Enter a number: 1337
Not palindrome!

Again: 1331
Palidrome!

Again: 9999
Palidrome!

Again: 1001
Palidrome!

Again:


http://cpp.sh/7kyd
keskiverto (10395)
Consider this:
 12393
3  X Z
9   X
3  . X
2 .
1.

* There is a character in the 2D matrix, if column and row names are identical.
* There are two continuous diagonals from top/left edge to right/bottom edge, marked X and Z

Another representation for X and Z:
X:
12393--
--39321

Z:
12393----
----39321

What did I (almost) do there?
* Took a string and its reverse
* Filled a boolean 2D matrix with match/non-match
* Identified continuous diagonals.
* Took the longest diagonal
* Fill in the missing characters from the other string
dhayden (5798)
You have the right idea logically for checking a palindrome, but you've overcomplicated it by leaving everything as a number. Since palindromes really depend on the string representation of a number rather than it's numeric value, convert the input number to a string first thing and then work with strings from there on out.

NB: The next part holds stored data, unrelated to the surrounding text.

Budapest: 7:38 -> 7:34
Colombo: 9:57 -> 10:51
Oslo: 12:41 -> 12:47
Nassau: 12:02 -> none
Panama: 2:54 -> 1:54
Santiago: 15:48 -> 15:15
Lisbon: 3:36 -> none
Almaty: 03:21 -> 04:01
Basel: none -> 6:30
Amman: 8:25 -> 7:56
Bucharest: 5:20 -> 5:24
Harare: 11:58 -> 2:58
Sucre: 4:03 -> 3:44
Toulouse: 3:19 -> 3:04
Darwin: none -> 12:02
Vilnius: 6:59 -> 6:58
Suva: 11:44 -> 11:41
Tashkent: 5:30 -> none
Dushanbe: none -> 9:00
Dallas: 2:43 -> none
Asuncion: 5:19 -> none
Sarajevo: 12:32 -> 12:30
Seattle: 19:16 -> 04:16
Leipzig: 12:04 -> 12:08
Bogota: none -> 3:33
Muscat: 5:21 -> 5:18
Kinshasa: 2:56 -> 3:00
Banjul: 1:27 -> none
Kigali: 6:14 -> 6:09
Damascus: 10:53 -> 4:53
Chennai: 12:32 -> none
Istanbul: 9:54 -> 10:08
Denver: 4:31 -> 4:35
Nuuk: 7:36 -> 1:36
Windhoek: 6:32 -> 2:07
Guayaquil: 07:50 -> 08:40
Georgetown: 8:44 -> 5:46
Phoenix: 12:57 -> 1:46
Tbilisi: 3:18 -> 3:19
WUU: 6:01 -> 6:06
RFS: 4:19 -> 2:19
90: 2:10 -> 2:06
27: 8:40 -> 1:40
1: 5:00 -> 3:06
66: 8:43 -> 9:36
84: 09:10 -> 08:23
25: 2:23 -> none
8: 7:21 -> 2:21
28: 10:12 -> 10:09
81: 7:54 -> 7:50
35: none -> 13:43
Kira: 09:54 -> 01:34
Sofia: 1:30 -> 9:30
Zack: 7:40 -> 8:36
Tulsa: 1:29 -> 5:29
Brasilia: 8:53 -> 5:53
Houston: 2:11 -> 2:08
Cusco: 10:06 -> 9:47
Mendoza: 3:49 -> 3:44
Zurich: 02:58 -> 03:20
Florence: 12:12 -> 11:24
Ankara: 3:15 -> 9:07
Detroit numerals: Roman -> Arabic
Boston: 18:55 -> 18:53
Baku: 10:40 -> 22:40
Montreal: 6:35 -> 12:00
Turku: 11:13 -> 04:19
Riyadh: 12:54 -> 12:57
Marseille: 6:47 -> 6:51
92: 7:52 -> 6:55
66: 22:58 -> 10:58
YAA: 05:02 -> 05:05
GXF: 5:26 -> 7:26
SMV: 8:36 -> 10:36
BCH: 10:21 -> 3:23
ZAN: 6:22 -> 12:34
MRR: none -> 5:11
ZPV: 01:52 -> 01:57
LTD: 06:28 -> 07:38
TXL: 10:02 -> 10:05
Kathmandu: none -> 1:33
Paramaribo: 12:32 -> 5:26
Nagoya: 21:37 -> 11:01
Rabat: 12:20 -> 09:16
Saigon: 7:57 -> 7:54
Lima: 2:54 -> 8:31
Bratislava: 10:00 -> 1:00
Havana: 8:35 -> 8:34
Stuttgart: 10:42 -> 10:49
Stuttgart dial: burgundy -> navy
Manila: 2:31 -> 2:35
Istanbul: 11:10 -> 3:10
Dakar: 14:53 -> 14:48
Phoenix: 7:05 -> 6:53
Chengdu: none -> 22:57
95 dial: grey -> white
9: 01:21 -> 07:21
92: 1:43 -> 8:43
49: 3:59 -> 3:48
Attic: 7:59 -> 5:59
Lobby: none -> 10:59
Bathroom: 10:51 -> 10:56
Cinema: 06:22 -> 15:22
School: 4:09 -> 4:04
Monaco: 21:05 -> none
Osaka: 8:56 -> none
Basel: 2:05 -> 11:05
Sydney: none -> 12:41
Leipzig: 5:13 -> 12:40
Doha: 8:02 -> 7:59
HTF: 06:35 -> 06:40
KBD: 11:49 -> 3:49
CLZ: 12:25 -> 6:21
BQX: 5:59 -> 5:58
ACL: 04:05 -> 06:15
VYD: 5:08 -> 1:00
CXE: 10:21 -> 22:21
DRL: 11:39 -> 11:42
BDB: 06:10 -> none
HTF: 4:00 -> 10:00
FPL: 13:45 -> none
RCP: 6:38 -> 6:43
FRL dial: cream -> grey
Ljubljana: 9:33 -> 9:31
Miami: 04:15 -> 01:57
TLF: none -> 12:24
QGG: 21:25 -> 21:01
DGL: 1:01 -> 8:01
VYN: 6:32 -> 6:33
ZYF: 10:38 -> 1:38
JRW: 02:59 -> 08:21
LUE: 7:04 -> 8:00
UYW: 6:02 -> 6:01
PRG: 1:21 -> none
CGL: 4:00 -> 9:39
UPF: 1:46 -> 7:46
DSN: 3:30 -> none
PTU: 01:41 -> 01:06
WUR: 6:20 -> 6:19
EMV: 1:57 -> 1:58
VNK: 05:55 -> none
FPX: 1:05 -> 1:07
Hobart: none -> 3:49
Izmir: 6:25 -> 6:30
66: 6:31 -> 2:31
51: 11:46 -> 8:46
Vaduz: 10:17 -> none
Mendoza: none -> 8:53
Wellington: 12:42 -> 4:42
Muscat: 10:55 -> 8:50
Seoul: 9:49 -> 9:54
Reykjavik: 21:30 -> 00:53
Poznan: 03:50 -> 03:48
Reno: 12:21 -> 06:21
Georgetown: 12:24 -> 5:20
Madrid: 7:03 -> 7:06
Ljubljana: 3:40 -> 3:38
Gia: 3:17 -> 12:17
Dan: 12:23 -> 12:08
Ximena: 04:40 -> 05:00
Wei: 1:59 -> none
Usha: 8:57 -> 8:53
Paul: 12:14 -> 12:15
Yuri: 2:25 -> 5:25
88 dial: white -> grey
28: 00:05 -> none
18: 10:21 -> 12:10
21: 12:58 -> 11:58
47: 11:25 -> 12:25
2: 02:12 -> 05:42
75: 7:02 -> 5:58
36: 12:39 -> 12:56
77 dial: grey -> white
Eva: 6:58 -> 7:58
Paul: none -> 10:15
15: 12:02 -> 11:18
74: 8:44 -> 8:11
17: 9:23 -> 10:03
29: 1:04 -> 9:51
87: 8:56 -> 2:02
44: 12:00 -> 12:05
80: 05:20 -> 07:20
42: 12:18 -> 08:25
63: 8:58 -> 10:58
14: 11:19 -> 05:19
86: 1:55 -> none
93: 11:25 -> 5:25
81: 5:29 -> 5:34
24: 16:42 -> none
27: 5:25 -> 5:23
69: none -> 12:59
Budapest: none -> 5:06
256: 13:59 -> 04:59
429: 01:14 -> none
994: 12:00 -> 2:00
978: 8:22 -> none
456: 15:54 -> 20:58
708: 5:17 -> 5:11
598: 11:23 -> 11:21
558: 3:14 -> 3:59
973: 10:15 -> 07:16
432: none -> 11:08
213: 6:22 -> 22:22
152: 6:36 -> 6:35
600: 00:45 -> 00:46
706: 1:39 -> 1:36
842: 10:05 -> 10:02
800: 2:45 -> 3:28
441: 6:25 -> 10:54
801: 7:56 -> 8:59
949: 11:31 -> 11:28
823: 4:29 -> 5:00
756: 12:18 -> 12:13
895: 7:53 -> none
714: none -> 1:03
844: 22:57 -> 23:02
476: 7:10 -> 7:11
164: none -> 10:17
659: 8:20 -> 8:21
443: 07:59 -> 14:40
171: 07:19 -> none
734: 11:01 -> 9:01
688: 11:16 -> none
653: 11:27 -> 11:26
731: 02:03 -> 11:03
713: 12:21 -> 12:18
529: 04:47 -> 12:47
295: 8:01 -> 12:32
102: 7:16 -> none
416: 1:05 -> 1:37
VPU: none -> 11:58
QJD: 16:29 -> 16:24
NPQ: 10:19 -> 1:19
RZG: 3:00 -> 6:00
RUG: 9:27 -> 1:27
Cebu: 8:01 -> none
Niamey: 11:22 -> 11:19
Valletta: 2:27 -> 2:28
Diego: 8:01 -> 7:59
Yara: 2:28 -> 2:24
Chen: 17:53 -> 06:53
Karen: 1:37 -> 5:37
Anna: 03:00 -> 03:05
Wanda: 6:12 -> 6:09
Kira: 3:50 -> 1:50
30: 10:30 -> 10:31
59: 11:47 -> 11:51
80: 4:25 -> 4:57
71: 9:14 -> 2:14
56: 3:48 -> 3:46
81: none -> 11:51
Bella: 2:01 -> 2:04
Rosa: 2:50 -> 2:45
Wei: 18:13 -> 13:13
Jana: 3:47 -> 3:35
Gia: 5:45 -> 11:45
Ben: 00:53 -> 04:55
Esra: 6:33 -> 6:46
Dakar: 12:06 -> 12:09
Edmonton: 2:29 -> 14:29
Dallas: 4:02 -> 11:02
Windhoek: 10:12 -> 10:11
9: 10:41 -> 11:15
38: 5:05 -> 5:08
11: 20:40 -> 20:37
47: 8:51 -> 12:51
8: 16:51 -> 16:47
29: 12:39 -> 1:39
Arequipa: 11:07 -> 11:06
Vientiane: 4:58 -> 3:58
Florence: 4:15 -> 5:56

Note that there is a general trick here: the internal representation of your data does not have to correspond exactly to the external representation that you're given. Convert data to a form that's convenient for the program.

Returning to the problem, your code doesn't work for input 1232. It returns 1232321 instead of 12321.

Here is the approach that I took. I've removed most of the code in case you want to give this method a try.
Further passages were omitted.